TA News

The Power of Apple Cider

By, Madison Hatch

This year, the Environmental Studies and Outdoor Education course did a unit on studying apples and apple cider. Each student participated in collecting a variety of apples from different locations, making cider and conducting a lab. My favorite part was getting to taste the freshly made cider. Surprisingly, the flavors of the different apple ciders varied a lot. Some were very sweet while others were very bitter. 

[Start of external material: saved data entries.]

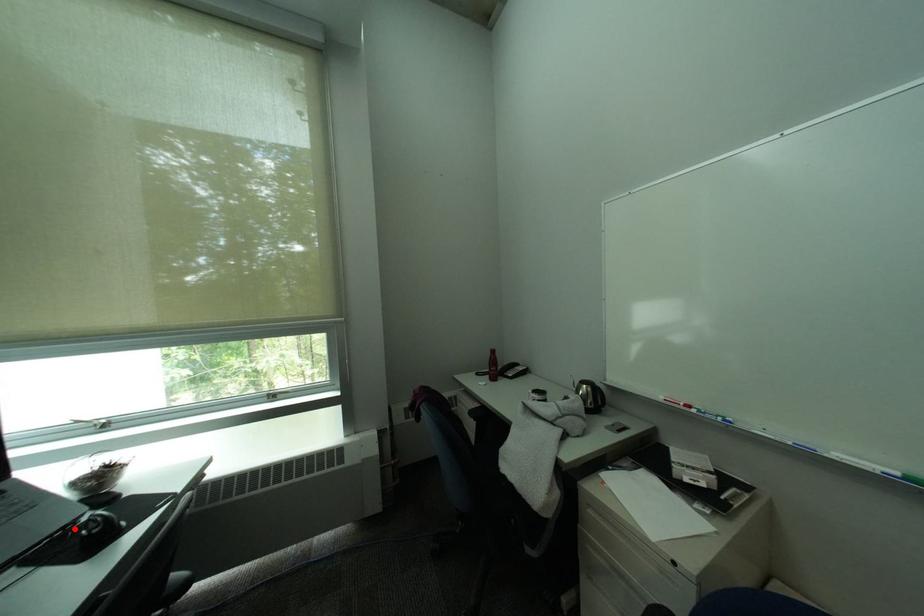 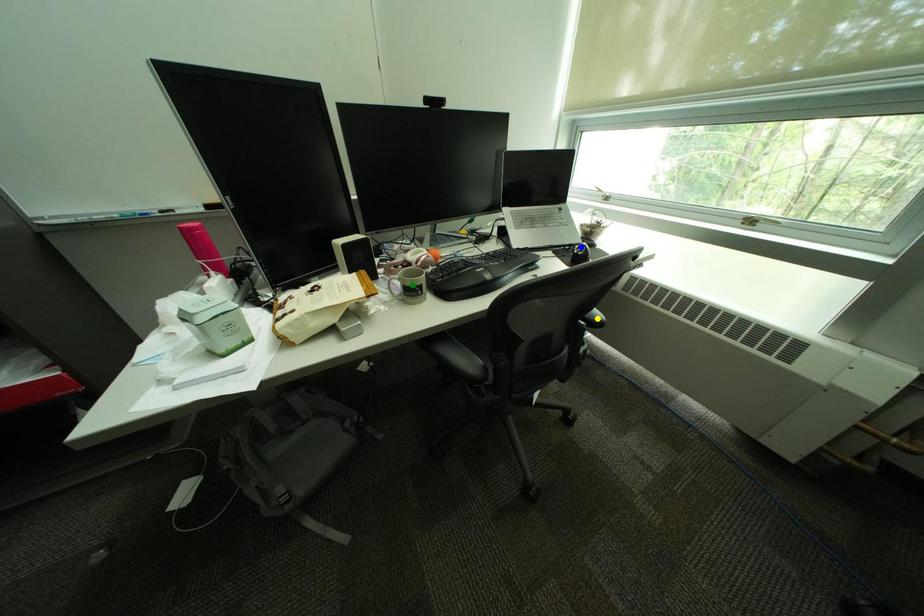 Question: I am providing you with two images of the same scene from different viewpoints. A red point is marked on the first image. You are given multiple points on the second image. Which spot in image 2 lines up with the point in image 1?

Choices:
 (A) yellow point
 (B) green point
 (C) blue point

Answer: (C)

When Making apple cider there were many different jobs that each student participated in. Some of the jobs included washing and pressing apples, measuring apple and cider density,  cider temperature, cider sugar content, pH and color. The first step to making the cider was washing the apples. We then had one person turn a crank to crush the apples into chunks while another person poured the apples into the crusher. When the basket underneath was full, a round piece of wood with a metal plate was placed in the basket and a metal rod was turned to press the mash. Finally apple cider oozed out from the bottom. After the cider was pressed from the apples, the juice in the bucket was brought over to be pasteurized and tested. 

I would like to thank the Fernandezs, the McConaugheys, the Peobodys and the Fairbairns who let us pick their apples on their property. Amist picking, cleaning, churning, testing and pressings the students of the Environmental and Outdoor Education course were able to make around ten gallons of apple cider. Not only were the students in our class able to taste the cider, but we produced enough to share with other people and run a lab experiment. 

In the lab experiment, we gave different classes samples of cider and asked if they could taste a difference in the samples. Some of the samples were pasteurized and some were not. The results showed that the samplers did taste a difference between the unpasteurized and pasteurized cider. In addition, about half of the samplers also tasted differences in identical ciders. It is believed that the pasteurized cider retained the original flavor and the unpasteurized cider changed flavor quickly.

I will always remember how exciting the apple unit was when I was in the Environmental and Outdoor Education class, and when the cider touched my tongue and exploded my taste buds. Not only was the taste exquisite, but the smell was just as good. This is why I’m excited for next year’s soccer season when I can smell the freshly pressed cider being made at Thetford Academy.